■ THE INPUT:
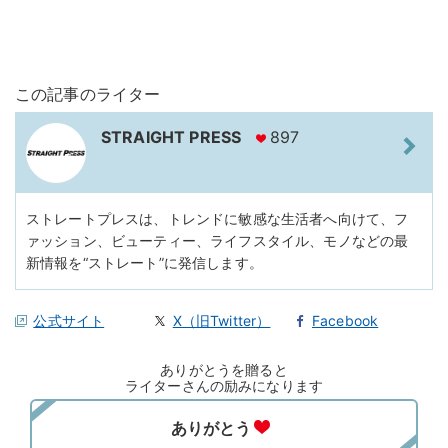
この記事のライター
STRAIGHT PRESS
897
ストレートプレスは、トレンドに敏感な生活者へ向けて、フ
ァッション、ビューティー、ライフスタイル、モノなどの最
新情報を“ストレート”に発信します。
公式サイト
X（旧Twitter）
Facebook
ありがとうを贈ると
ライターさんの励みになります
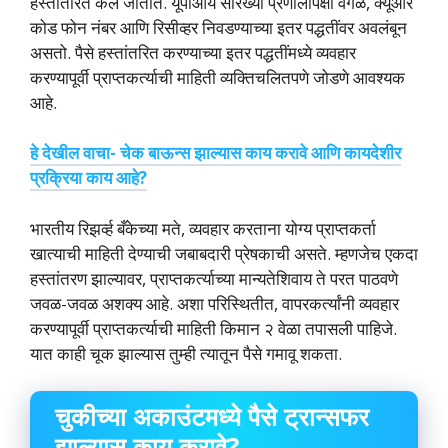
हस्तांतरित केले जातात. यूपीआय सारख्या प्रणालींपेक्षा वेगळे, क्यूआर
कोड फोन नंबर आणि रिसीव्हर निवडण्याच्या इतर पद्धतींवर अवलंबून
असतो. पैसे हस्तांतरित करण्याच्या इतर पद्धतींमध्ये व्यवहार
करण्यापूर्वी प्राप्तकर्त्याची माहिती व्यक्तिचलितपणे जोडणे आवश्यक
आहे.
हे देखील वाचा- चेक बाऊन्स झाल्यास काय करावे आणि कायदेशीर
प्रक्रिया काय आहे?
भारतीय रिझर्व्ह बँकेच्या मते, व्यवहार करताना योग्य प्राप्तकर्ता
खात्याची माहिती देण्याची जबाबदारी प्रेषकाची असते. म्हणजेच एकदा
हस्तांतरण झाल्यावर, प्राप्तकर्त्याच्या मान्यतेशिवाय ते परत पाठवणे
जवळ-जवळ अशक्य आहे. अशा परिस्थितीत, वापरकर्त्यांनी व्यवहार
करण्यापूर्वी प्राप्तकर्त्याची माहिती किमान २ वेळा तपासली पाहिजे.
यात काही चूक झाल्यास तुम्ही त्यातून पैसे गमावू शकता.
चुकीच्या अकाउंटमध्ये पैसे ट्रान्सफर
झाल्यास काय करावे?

--

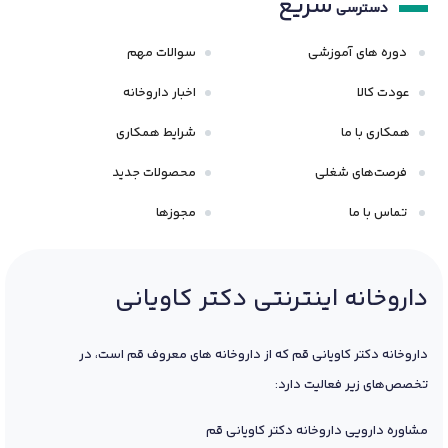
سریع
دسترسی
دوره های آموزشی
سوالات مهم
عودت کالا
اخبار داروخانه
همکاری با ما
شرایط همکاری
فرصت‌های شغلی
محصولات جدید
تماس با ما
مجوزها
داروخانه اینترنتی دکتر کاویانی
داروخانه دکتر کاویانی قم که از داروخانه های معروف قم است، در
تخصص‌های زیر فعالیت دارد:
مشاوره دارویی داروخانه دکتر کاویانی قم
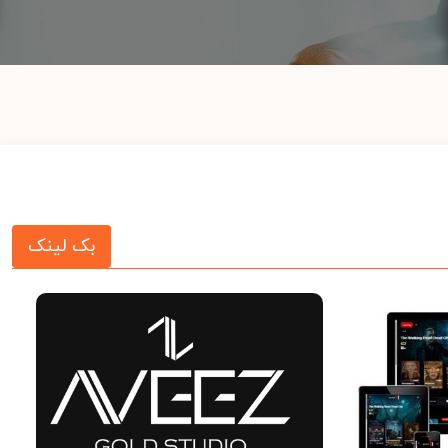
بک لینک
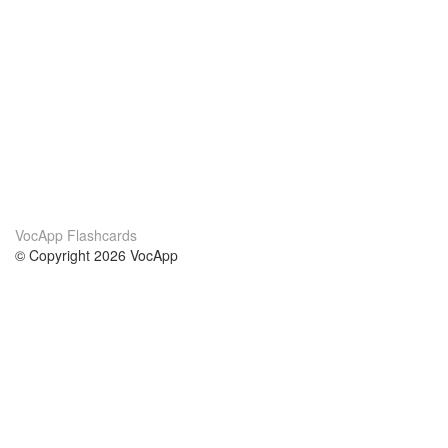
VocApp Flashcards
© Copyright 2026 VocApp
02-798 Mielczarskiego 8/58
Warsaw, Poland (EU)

---

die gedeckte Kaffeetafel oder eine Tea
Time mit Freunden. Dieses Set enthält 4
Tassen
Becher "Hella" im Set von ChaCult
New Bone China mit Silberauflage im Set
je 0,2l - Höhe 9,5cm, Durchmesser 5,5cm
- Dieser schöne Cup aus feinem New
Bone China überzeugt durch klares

■ TASK TO CARRY OUT:
For this exercise, output exactly the lines above from the line with "VocApp Flashcards" to the line with "Warsaw, Poland (EU)", counting both, and leave out the rest.

■ RESPONSE TO THE TASK:
VocApp Flashcards
© Copyright 2026 VocApp
02-798 Mielczarskiego 8/58
Warsaw, Poland (EU)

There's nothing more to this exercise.